### Entries shown

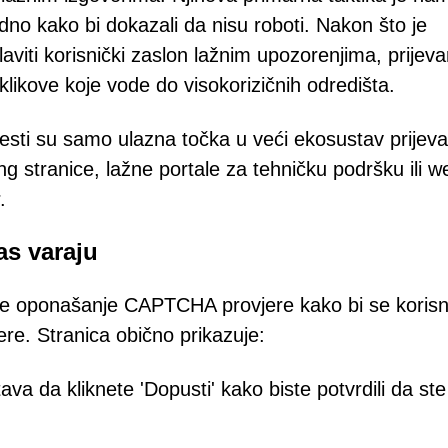
odno kako bi dokazali da nisu roboti. Nakon što je
viti korisnički zaslon lažnim upozorenjima, prijev
ikove koje vode do visokorizičnih odredišta.
jesti su samo ulazna točka u veći ekosustav prijeva
ng stranice, lažne portale za tehničku podršku ili w
.
s varaju
je oponašanje CAPTCHA provjere kako bi se korisn
jere. Stranica obično prikazuje:
ava da kliknete 'Dopusti' kako biste potvrdili da ste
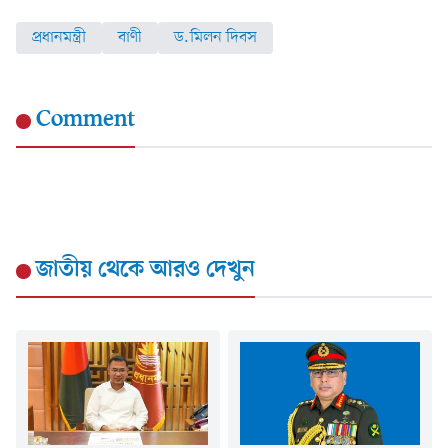
প্রধানমন্ত্রী
বাণী
ড.মিলন দিবস
Comment
জাতীয়
থেকে আরও দেখুন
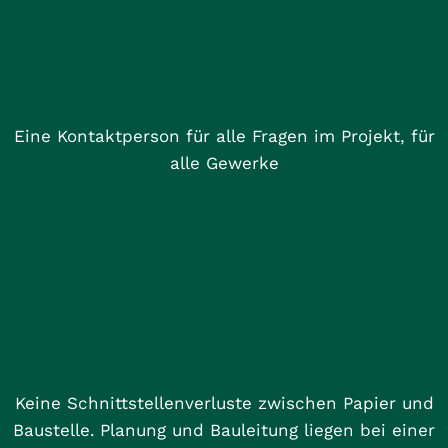
Eine Kontaktperson für alle Fragen im Projekt, für
alle Gewerke
Keine Schnittstellenverluste zwischen Papier und
Baustelle.
Planung und Bauleitung liegen bei einer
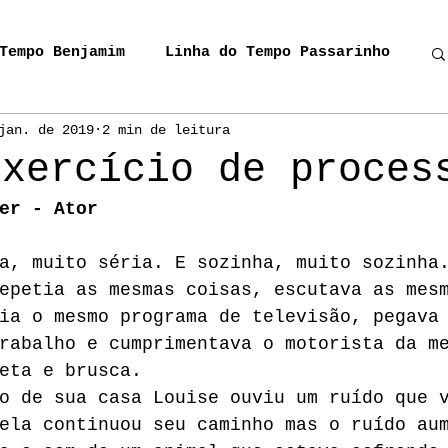
Tempo Benjamim
Linha do Tempo Passarinho
jan. de 2019
2 min de leitura
oma
Eu Visito Tua Presença
exercício de proces
er - Ator
Miguel, o Cavalivreiro
Donos da Rua
a, muito séria. E sozinha, muito sozinha
epetia as mesmas coisas, escutava as mes
IC Miguel
Cordel_Carrossel
ia o mesmo programa de televisão, pegava
rabalho e cumprimentava o motorista da m
eta e brusca.
es do Sul
o de sua casa Louise ouviu um ruído que 
ela continuou seu caminho mas o ruído au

######

What is expected -> Produce an exact copy of the records above, leaving out the pictures.

Completed exercise ->
odno kako bi dokazali da nisu roboti. Nakon što je
viti korisnički zaslon lažnim upozorenjima, prijev
ikove koje vode do visokorizičnih odredišta.
jesti su samo ulazna točka u veći ekosustav prijeva
ng stranice, lažne portale za tehničku podršku ili w
.
s varaju
je oponašanje CAPTCHA provjere kako bi se korisn
jere. Stranica obično prikazuje:
ava da kliknete 'Dopusti' kako biste potvrdili da ste
প্রধানমন্ত্রী
বাণী
ড.মিলন দিবস
Comment
জাতীয়
থেকে আরও দেখুন
Eine Kontaktperson für alle Fragen im Projekt, für
alle Gewerke
Keine Schnittstellenverluste zwischen Papier und
Baustelle.
Planung und Bauleitung liegen bei einer
Tempo Benjamim
Linha do Tempo Passarinho
jan. de 2019
2 min de leitura
oma
Eu Visito Tua Presença
exercício de proces
er - Ator
Miguel, o Cavalivreiro
Donos da Rua
a, muito séria. E sozinha, muito sozinha
epetia as mesmas coisas, escutava as mes
IC Miguel
Cordel_Carrossel
ia o mesmo programa de televisão, pegava
rabalho e cumprimentava o motorista da m
eta e brusca.
es do Sul
o de sua casa Louise ouviu um ruído que 
ela continuou seu caminho mas o ruído au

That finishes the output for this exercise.